▶ WHAT NEEDS TO BE DONE
Go through the entries below and print each one exactly, leaving out pictures.
*** Block opens ***
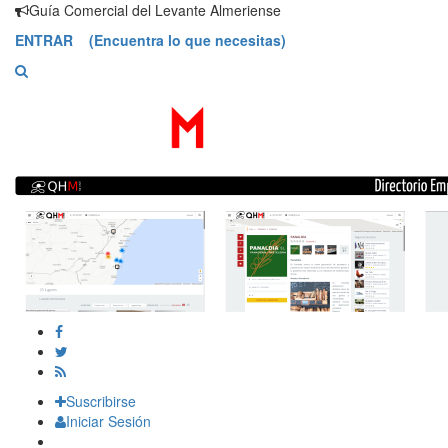
Saltar
Guía Comercial del Levante Almeriense
contenido
ENTRAR (Encuentra lo que necesitas)
Suscribirse
Iniciar Sesión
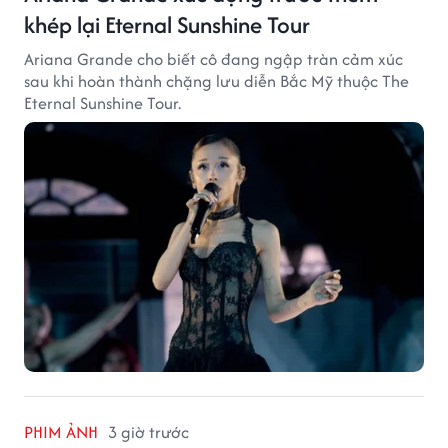
khép lại Eternal Sunshine Tour
Ariana Grande cho biết cô đang ngập tràn cảm xúc
sau khi hoàn thành chặng lưu diễn Bắc Mỹ thuộc The
Eternal Sunshine Tour.
PHIM ẢNH
3 giờ trước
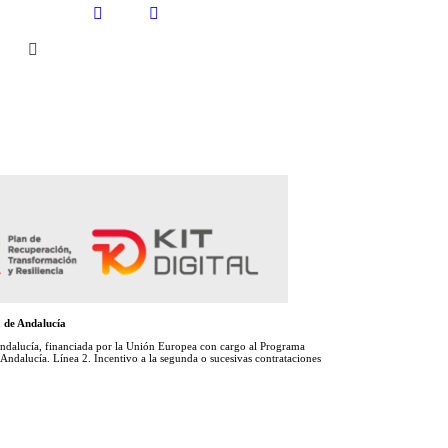
 de Andalucía
lucía, financiada por la Unión Europea con cargo al Programa
dalucía. Línea 2. Incentivo a la segunda o sucesivas contrataciones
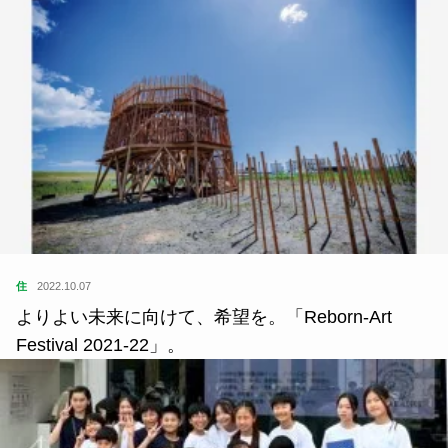
住
2022.10.07
よりよい未来に向けて、希望を。「Reborn-Art
Festival 2021-22」。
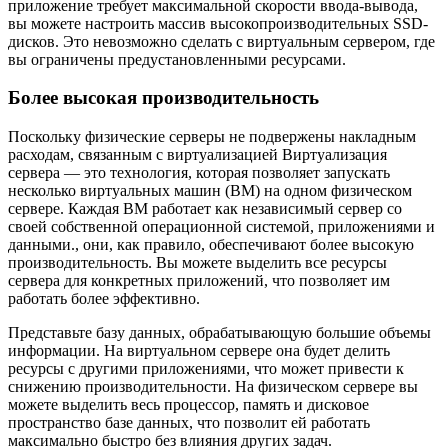
приложение требует максимальной скорости ввода-вывода,
вы можете настроить массив высокопроизводительных SSD-
дисков. Это невозможно сделать с виртуальным сервером, где
вы ограничены предустановленными ресурсами.
Более высокая производительность
Поскольку физические серверы не подвержены накладным
расходам, связанным с
виртуализацией
Виртуализация
сервера — это технология, которая позволяет запускать
несколько виртуальных машин (ВМ) на одном физическом
сервере. Каждая ВМ работает как независимый сервер со
своей собственной операционной системой, приложениями и
данными.
, они, как правило, обеспечивают более высокую
производительность. Вы можете выделить все ресурсы
сервера для конкретных приложений, что позволяет им
работать более эффективно.
Представьте базу данных, обрабатывающую большие объемы
информации. На виртуальном сервере она будет делить
ресурсы с другими приложениями, что может привести к
снижению производительности. На физическом сервере вы
можете выделить весь процессор, память и дисковое
пространство базе данных, что позволит ей работать
максимально быстро без влияния других задач.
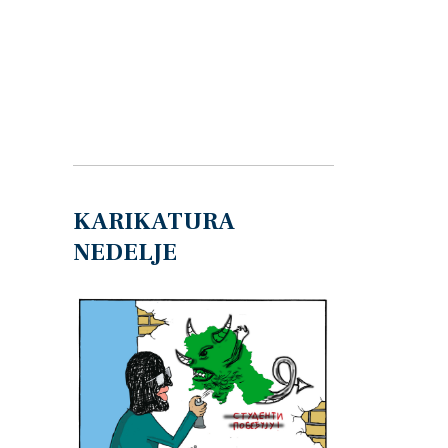
KARIKATURA
NEDELJE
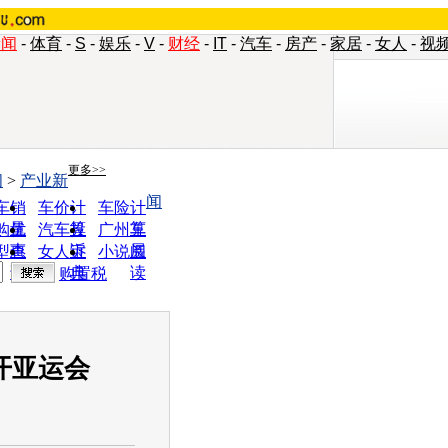
新闻
-
体育
-
S
-
娱乐
-
V
-
财经
-
IT
-
汽车
-
房产
-
家居
-
女人
-
视
更多>>
闻
>
产业新
闻
车销
车价计
车险计
量
算
算
购优
汽车投
广州车
惠
诉
展
型查
女人宝
小说阅
询
典
读
购置税
开亚运会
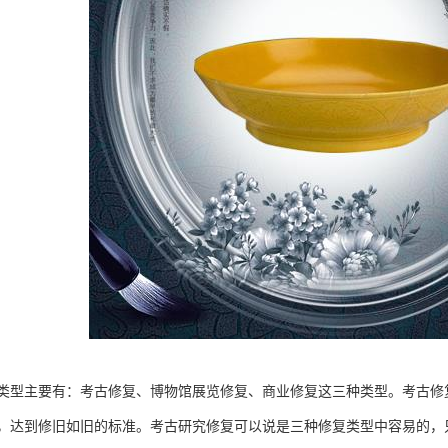
类型主要有：考古修复、博物馆展览修复、商业修复这三种类型。考古修
，达到修旧如旧的标准。考古研究修复可以说是三种修复类型中容易的，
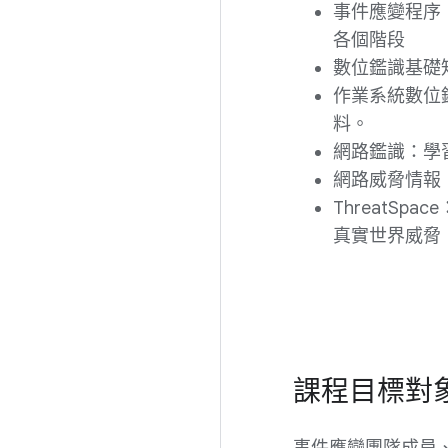
事件應變程序
各個階段
數位鑑識基礎
作業系統數位鑑
料。
網路鑑識：學
網路威脅情報
ThreatS
真實世界威脅
課程目標對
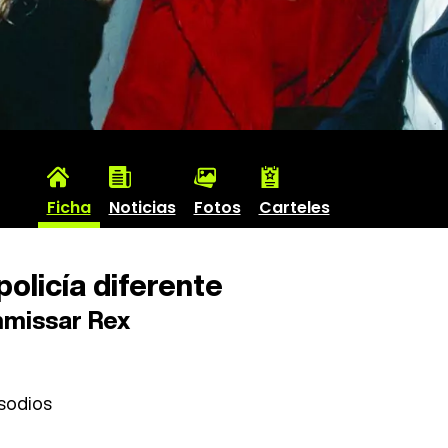
Ficha
Noticias
Fotos
Carteles
policía diferente
missar Rex
sodios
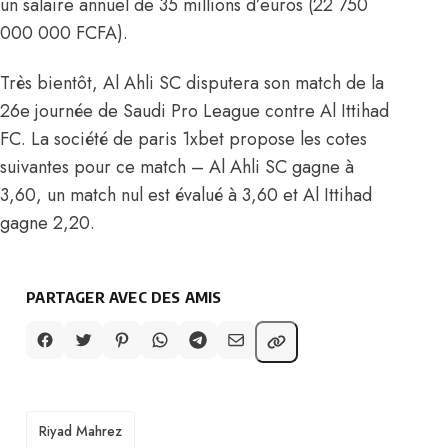
un salaire annuel de 35 millions d’euros (22 750
000 000 FCFA).
Très bientôt, Al Ahli SC disputera son match de la
26e journée de Saudi Pro League contre Al Ittihad
FC. La société de paris 1xbet propose les cotes
suivantes pour ce match – Al Ahli SC gagne à
3,60, un match nul est évalué à 3,60 et Al Ittihad
gagne 2,20.
PARTAGER AVEC DES AMIS
TAGS
Riyad Mahrez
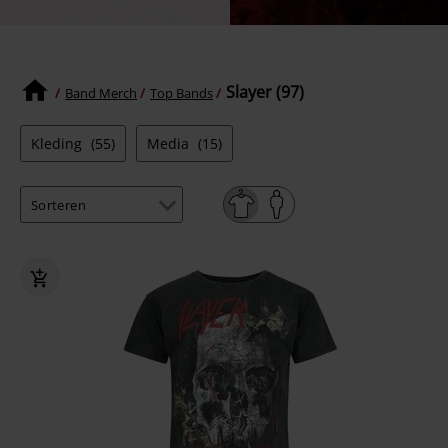
Slayer (97)
Band Merch
Top Bands
Kleding
(55)
Media
(15)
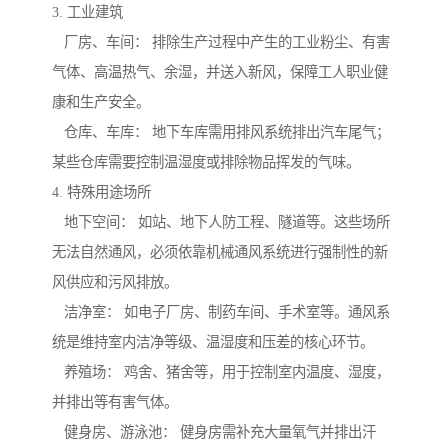
3. 工业建筑
厂房、车间： 排除生产过程中产生的工业粉尘、有害
气体、高温热气、余湿，并送入新风，保障工人职业健
康和生产安全。
仓库、车库： 地下车库需用排风系统排出汽车尾气；
某些仓库需要控制温湿度或排除物品挥发的气味。
4. 特殊用途场所
地下空间： 如站、地下人防工程、隧道等。这些场所
无法自然通风，必须依靠机械通风系统进行强制性的新
风供应和污风排放。
洁净室： 如电子厂房、制药车间、手术室等。通风系
统是维持室内洁净等级、温湿度和压差的核心环节。
养殖场： 鸡舍、猪舍等，用于控制室内温度、湿度，
并排出等有害气体。
健身房、游泳池： 健身房需补充大量氧气并排出汗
*** Block closes ***
▶ PROBLEM SOLUTION
Saltar
Guía Comercial del Levante Almeriense
contenido
ENTRAR (Encuentra lo que necesitas)
Suscribirse
Iniciar Sesión
khép lại Eternal Sunshine Tour
Ariana Grande cho biết cô đang ngập tràn cảm xúc
sau khi hoàn thành chặng lưu diễn Bắc Mỹ thuộc The
Eternal Sunshine Tour.
PHIM ẢNH
3 giờ trước
 de Andalucía
lucía, financiada por la Unión Europea con cargo al Programa
dalucía. Línea 2. Incentivo a la segunda o sucesivas contrataciones
住
2022.10.07
よりよい未来に向けて、希望を。「Reborn-Art
Festival 2021-22」。
приложение требует максимальной скорости ввода-вывода,
вы можете настроить массив высокопроизводительных SSD-
дисков. Это невозможно сделать с виртуальным сервером, где
вы ограничены предустановленными ресурсами.
Более высокая производительность
Поскольку физические серверы не подвержены накладным
расходам, связанным с
виртуализацией
Виртуализация
сервера — это технология, которая позволяет запускать
несколько виртуальных машин (ВМ) на одном физическом
сервере. Каждая ВМ работает как независимый сервер со
своей собственной операционной системой, приложениями и
данными.
, они, как правило, обеспечивают более высокую
производительность. Вы можете выделить все ресурсы
сервера для конкретных приложений, что позволяет им
работать более эффективно.
Представьте базу данных, обрабатывающую большие объемы
информации. На виртуальном сервере она будет делить
ресурсы с другими приложениями, что может привести к
снижению производительности. На физическом сервере вы
можете выделить весь процессор, память и дисковое
пространство базе данных, что позволит ей работать
максимально быстро без влияния других задач.
KARIKATURA
NEDELJE
新闻
-
体育
-
S
-
娱乐
-
V
-
财经
-
IT
-
汽车
-
房产
-
家居
-
女人
-
视
更多>>
闻
>
产业新
闻
车销
车价计
车险计
量
算
算
购优
汽车投
广州车
惠
诉
展
型查
女人宝
小说阅
询
典
读
购置税
开亚运会
类型主要有：考古修复、博物馆展览修复、商业修复这三种类型。考古修
，达到修旧如旧的标准。考古研究修复可以说是三种修复类型中容易的，
事件應變程序
各個階段
數位鑑識基礎
作業系統數位鑑
料。
網路鑑識：學
網路威脅情報
ThreatS
真實世界威脅
課程目標對
Ficha
Noticias
Fotos
Carteles
policía diferente
missar Rex
sodios
un salaire annuel de 35 millions d’euros (22 750
000 000 FCFA).
Très bientôt, Al Ahli SC disputera son match de la
26e journée de Saudi Pro League contre Al Ittihad
FC. La société de paris 1xbet propose les cotes
suivantes pour ce match – Al Ahli SC gagne à
3,60, un match nul est évalué à 3,60 et Al Ittihad
gagne 2,20.
PARTAGER AVEC DES AMIS
TAGS
Riyad Mahrez
Slayer (97)
Band Merch
Top Bands
Kleding
(55)
Media
(15)
3. 工业建筑
厂房、车间： 排除生产过程中产生的工业粉尘、有害
气体、高温热气、余湿，并送入新风，保障工人职业健
康和生产安全。
仓库、车库： 地下车库需用排风系统排出汽车尾气；
某些仓库需要控制温湿度或排除物品挥发的气味。
4. 特殊用途场所
地下空间： 如站、地下人防工程、隧道等。这些场所
无法自然通风，必须依靠机械通风系统进行强制性的新
风供应和污风排放。
洁净室： 如电子厂房、制药车间、手术室等。通风系
统是维持室内洁净等级、温湿度和压差的核心环节。
养殖场： 鸡舍、猪舍等，用于控制室内温度、湿度，
并排出等有害气体。
健身房、游泳池： 健身房需补充大量氧气并排出汗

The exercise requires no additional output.